For all other intents and purposes, ‘suckers’ really are just vigorous stems that emerge from roots, which is what we have here. Because no one was here to graft this grand sycamore on the third day of Genesis, these ‘suckers’ are genetically identical to the main tree. Unfortunately, their appearance indicates that the tree is finally acknowledging that it is slowly deteriorating.

Many trees do it, especially old riparian trees. When they know that they will not be around much longer, but still have some time to do so, they divert resources into their own replacement. Suckers are expected to mature into new trees after the original is gone. They recycle the mature original root system until they eventually replace it with younger and more vigorous roots.

Arborists may try to interfere with this process by removing suckers and watersprouts, and diverting resources back into older stems. This is actually helpful for trees that are distressed, but not yet decaying. For trees as mature as this sycamore, removal of vigorous suckers and watersprouts is mostly cosmetic, because thickets of such rampant growth becomes unsightly.

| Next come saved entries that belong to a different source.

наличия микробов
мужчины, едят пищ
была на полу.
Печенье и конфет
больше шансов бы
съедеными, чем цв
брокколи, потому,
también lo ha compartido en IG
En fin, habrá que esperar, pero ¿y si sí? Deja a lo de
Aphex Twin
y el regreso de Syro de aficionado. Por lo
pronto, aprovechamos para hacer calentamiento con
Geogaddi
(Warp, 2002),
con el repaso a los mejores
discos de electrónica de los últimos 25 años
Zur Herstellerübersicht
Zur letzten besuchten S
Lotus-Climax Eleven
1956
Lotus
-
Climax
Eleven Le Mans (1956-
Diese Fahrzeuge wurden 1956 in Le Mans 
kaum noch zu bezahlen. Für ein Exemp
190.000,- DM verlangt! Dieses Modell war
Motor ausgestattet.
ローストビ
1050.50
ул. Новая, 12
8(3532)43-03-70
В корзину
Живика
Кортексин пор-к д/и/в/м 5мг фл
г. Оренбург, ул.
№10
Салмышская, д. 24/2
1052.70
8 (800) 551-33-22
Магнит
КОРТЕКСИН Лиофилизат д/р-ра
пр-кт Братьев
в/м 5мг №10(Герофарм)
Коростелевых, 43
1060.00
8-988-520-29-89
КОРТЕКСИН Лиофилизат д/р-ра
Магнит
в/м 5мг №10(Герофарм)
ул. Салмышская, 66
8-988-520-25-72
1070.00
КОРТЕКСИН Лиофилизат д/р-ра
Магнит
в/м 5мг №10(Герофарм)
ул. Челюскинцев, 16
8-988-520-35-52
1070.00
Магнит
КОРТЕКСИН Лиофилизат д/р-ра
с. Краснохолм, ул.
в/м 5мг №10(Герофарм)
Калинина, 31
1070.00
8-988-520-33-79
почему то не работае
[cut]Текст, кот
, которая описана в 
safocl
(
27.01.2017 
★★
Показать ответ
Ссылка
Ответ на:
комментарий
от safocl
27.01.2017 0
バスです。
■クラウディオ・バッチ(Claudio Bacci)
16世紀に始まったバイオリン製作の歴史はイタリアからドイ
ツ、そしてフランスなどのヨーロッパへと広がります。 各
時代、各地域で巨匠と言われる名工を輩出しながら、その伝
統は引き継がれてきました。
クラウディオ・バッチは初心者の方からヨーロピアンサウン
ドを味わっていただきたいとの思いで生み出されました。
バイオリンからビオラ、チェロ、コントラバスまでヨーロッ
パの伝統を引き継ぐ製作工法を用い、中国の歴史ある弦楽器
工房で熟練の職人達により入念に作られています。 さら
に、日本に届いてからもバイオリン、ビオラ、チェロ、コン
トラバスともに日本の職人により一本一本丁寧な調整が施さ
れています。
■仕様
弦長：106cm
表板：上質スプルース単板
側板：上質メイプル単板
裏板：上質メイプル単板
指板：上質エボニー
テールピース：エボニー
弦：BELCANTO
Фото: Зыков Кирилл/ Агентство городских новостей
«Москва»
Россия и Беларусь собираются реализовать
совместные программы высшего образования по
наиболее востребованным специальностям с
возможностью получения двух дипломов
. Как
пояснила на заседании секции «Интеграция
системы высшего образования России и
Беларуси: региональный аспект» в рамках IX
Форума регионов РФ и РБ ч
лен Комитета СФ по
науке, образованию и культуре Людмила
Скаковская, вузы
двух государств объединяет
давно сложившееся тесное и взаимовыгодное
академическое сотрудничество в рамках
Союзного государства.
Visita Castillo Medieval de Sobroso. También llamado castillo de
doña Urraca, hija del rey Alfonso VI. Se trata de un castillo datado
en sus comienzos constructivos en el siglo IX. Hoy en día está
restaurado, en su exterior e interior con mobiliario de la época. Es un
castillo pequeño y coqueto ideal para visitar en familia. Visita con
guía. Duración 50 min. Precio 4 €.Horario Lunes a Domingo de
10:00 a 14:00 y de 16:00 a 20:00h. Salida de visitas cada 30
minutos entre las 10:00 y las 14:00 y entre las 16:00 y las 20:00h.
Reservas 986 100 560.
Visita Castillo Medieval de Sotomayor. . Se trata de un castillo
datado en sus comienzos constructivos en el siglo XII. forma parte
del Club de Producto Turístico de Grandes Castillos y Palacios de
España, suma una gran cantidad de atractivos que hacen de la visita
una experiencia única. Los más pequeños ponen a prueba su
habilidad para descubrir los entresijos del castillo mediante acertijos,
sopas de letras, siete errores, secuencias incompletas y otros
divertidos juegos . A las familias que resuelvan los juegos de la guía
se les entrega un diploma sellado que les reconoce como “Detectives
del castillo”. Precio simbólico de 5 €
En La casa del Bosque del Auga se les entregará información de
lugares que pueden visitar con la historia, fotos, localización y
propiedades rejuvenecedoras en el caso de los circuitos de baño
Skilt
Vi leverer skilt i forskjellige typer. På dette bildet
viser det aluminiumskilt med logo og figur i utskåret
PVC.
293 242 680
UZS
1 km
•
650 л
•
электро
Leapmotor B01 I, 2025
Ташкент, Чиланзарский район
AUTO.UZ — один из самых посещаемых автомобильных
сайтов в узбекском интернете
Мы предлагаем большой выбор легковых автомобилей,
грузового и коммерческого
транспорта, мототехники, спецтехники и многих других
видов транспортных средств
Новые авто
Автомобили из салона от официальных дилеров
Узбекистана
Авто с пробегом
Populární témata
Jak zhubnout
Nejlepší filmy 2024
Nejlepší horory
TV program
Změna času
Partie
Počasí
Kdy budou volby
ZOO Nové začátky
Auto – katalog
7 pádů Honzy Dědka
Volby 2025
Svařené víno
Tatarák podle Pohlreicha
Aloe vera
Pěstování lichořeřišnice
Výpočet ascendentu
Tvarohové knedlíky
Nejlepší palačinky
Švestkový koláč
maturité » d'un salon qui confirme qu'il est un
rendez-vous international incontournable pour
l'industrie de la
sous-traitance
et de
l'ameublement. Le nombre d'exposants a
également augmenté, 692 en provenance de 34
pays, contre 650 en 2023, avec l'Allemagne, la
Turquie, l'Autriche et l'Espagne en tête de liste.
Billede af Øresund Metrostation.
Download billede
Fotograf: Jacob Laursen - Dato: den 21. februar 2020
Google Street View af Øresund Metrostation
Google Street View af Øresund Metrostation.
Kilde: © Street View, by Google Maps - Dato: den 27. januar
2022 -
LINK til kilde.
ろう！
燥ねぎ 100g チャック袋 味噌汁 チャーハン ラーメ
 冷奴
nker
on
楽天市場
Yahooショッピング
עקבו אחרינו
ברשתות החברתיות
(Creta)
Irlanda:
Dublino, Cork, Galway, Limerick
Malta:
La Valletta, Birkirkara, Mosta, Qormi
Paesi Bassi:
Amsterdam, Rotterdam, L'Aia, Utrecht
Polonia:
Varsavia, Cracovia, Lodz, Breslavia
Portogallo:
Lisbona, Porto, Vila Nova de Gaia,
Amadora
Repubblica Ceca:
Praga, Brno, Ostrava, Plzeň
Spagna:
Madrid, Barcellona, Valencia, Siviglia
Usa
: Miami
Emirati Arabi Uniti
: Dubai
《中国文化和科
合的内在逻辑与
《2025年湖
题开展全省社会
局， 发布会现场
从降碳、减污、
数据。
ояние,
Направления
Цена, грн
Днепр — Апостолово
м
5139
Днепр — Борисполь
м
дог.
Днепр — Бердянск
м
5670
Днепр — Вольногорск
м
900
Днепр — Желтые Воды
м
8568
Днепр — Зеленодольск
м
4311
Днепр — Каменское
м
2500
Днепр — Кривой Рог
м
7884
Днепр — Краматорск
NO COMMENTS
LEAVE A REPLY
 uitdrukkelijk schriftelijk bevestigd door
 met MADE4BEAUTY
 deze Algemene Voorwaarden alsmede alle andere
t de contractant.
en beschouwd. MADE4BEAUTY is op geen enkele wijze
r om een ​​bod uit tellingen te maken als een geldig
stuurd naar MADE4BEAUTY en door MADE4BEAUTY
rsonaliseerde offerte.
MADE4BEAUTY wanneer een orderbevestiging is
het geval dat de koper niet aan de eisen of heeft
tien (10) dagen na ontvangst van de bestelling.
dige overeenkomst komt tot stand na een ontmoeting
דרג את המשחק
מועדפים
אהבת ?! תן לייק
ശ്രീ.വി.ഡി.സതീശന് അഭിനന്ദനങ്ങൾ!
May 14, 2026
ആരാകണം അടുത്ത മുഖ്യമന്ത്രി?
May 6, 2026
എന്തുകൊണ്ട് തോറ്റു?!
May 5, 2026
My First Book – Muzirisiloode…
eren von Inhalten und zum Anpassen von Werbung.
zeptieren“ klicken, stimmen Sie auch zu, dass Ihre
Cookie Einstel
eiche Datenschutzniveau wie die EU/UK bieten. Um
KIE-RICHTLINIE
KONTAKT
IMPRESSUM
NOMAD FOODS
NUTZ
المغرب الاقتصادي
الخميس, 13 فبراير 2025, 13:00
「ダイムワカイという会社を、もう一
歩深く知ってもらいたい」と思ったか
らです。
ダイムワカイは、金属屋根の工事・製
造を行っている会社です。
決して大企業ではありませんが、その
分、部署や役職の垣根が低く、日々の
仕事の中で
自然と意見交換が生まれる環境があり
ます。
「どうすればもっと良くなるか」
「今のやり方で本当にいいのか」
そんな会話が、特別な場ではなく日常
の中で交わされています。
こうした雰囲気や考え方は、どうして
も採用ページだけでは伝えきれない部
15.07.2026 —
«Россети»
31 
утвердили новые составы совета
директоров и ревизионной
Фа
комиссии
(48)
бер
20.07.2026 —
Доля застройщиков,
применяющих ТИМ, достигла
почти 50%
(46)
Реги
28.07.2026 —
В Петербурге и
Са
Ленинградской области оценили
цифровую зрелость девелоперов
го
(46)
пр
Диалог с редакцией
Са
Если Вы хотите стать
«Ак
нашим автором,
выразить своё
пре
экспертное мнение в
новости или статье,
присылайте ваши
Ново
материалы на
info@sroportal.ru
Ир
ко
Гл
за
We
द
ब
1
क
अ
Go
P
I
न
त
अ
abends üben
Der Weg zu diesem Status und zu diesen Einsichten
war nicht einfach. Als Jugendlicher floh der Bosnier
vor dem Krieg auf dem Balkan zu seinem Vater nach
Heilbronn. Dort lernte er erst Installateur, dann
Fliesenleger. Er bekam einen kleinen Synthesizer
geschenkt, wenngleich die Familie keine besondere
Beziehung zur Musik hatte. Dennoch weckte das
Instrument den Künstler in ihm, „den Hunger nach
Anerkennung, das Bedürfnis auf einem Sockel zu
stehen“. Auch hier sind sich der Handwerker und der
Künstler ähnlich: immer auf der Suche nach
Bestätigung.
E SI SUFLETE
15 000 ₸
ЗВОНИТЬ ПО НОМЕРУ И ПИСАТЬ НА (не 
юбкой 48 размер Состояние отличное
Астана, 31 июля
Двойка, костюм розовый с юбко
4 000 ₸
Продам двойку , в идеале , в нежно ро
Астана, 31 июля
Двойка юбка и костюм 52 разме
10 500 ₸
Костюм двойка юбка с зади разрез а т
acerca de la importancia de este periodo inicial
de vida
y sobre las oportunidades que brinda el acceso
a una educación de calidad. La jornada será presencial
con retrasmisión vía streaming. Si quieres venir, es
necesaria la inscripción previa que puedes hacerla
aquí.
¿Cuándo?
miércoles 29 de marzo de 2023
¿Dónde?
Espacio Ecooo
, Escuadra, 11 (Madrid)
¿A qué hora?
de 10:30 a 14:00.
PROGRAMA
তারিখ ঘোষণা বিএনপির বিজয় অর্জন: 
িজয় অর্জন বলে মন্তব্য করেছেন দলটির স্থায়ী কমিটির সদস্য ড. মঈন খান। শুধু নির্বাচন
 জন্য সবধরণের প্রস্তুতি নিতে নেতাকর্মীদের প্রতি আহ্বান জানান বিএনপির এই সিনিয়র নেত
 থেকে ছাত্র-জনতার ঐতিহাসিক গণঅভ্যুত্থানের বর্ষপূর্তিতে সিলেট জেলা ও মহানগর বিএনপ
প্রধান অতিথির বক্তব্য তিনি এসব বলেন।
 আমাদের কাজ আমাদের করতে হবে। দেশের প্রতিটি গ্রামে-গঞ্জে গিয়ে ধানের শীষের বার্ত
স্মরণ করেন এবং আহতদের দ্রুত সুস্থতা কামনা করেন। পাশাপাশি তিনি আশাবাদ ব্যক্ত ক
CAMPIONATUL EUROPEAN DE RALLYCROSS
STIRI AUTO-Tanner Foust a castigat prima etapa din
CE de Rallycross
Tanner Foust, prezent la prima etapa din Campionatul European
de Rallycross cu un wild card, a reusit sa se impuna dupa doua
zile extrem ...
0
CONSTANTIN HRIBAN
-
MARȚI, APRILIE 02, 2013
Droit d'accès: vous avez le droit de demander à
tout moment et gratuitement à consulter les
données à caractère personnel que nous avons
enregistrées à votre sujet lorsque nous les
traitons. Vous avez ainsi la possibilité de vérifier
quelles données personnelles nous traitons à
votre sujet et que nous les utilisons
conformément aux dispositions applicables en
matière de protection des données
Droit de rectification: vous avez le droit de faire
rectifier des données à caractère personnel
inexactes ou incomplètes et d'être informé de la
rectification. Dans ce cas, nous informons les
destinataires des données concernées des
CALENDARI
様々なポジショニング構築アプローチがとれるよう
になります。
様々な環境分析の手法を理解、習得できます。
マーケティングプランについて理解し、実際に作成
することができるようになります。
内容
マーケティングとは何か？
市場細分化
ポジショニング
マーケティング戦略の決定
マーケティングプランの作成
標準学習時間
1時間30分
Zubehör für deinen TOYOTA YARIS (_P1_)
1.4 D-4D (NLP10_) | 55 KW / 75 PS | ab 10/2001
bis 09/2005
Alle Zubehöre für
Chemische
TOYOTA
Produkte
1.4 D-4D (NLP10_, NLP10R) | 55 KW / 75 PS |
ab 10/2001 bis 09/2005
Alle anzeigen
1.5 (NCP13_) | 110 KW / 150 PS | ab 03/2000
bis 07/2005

As violent as it sounds, it is best to abscise suckers like these when they first appear, and any that appear afterward. That involves literally tearing them from their roots to remove some of the callus growth from which they emerged. Cutting them at the ground not only leaves the callus growth to develop into distended burls, but also stimulates more vigorous sucker growth!

Now that these suckers have been cut down repeatedly over the past several years, simple abscision is no longer possible. Callus grown has expanded and fused into broad subterranean burl growth. Removal of such extensive burl would severely distress and possibly contribute to the destabilization of the already distressed tree. Suckers can now only be cut down to the ground.

Several years ago, when the first of the suckers started to appear, they were much easier to abscise. The process was delayed until winter dormancy. The small defoliated suckers were then abscised along with much of their associated callus. It did not accomplish much for the massive tree, and only delayed the inevitable for a few years, but generated an interesting byproduct.

The bare suckers with their bit of callus were ideal for growing into copies of the same tree. Most were plugged back into the riparian area nearby, but later killed by necessary vegetation management. A few others were canned (potted), and grew into small sycamore trees that were planted, with other sycamores, into broad medians and parkstrips in Mid City Los Angeles.

It is a long story about how those few trees ended up in Los Angeles, and were added to the fifty or so Birthday Trees that we plant annually on January 18. Sadly, their identities were lost in the process. If the other sycamores are genetically identical clones of each other, it may eventually be possible to distinguish genetic variations of those that were once root suckers here.